The pain the recession is currently causing for the semiconductor industry has been well documented, but it may also escalate tensions between chip equipment vendors and their customers. An ongoing debate over the need to invest in the next cycle of manufacturing plants has pitted equipment vendors such as Applied Materials, Tokyo Electron, KLA Tencor and others against their customers — primarily Intel, Samsung and the large foundries such as TSMC.
Every decade or so, chip makers have transitioned to building their wares on larger wafers, as a way of producing more chips for less money. However, thanks to the recession and the costs associated with the hoped-for transition, not everyone’s convinced this switch needs to happen. Even if it does, it certainly won’t happen as fast as Intel, one of the most aggressive proponents of this transition, hopes.
Imagine the process of building chips as making a many-layered cake. Currently, advanced fabrication plants, or fabs, build 300 mm cakes, but Intel and others are hoping to make bigger cakes — 450 mm. To do this, they need bigger ovens and bigger silicon wafers. Intel estimates such a shift will allow it to produce more than twice the number of chips processed on today’s wafers. The expected savings would be about 30 percent.
But at the same time, the chipmakers are producing smaller and smaller chips with more transistors on them, essentially cutting smaller and smaller slices from the cake. When you see news releases touting the shift from making 65-nanometer chips to 45-nanometer chips, semiconductor makers are trumpeting those smaller slices. (Unlike with pieces of cake, smaller is better when it comes to making chips). The next step down is 32 nanometers, and chipmakers and equipment makers are spending billions of dollars prepping for that shift and subsequent moves to 22 nanometers.

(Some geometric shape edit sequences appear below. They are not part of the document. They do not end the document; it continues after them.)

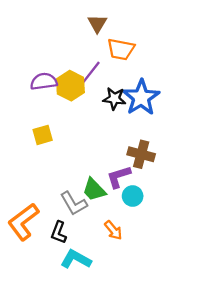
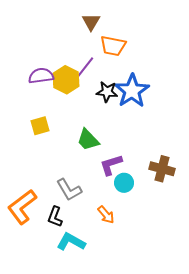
brown cross: (141, 154) -> (162, 169), moved
green trapezoid: (94, 190) -> (88, 140), moved

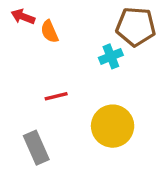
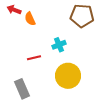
cyan cross: (111, 56) -> (59, 45), moved

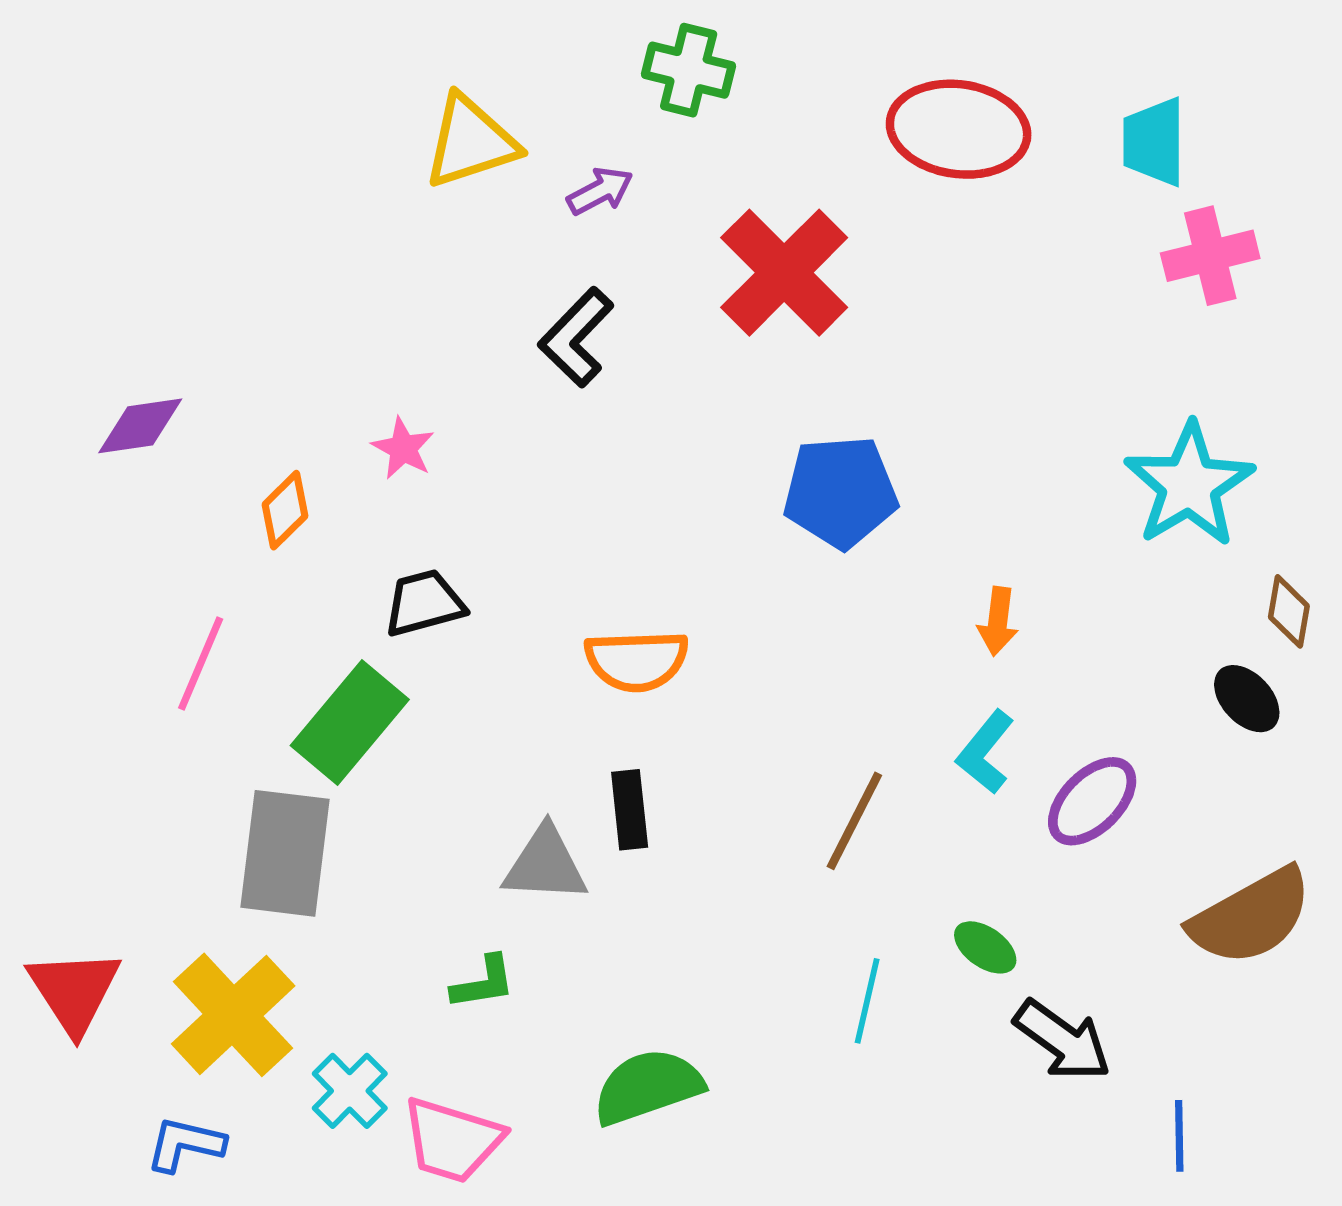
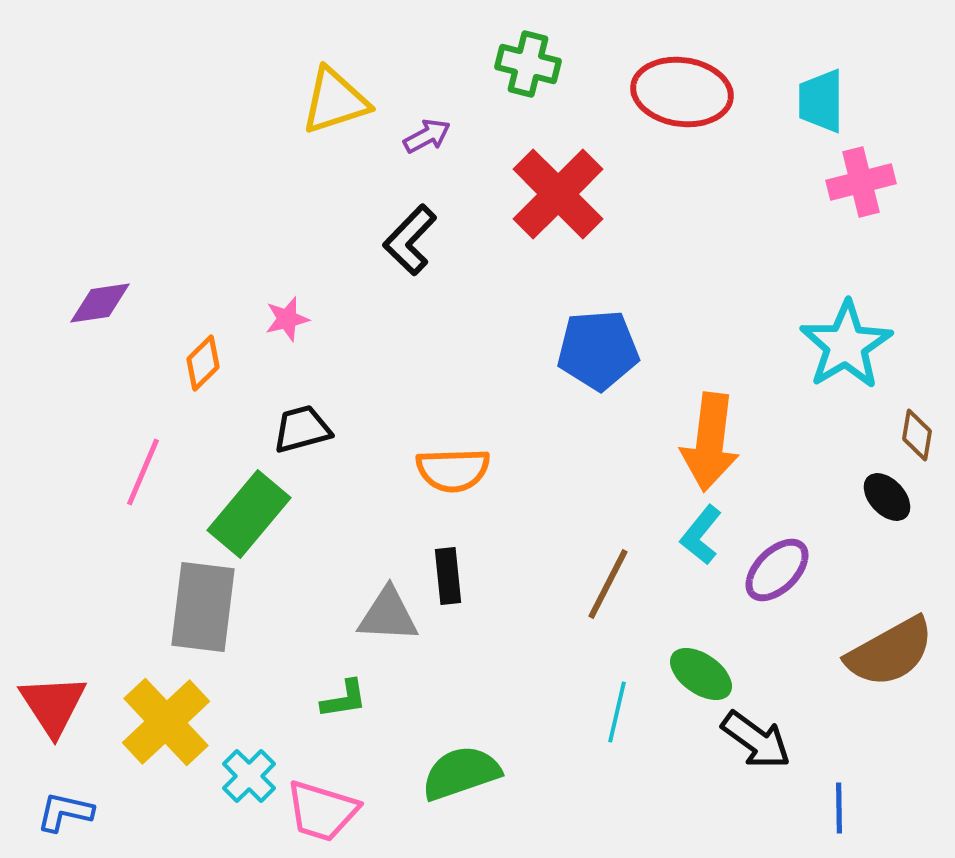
green cross: (689, 70) -> (528, 64), moved
pink star: (403, 448) -> (287, 319), turned 30
orange arrow: (998, 621) -> (710, 442), size x2.0
green ellipse: (985, 947) -> (701, 674), size x1.4
blue L-shape: (185, 1144) -> (65, 812), moved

This emphasis on building equipment to make smaller pieces of cake (“moving down the process node”) and the pain caused by the financial crisis have left chip equipment vendors unwilling — and possibly unable — to think about making bigger ovens. The equipment suppliers estimate that redesigning the ovens and other cake-making tools will cost them more than $20 billion in R&D — money they can’t afford to spend.
Jim Ellis, VP of Global Standards and Technology at SEMI, says focusing on 450 mm is going to have to wait. To focus on both moving down the process node (cutting smaller pieces) and making chips on larger wafers (bigger cakes) would be like fighting a war on two fronts when supply lines are already stretched. Other equipment makers contacted for this story agreed but did not want to go on record for fear of angering their customers, notably Intel, which is still pushing a plan to have a pilot 450-mm production line in place by 2012.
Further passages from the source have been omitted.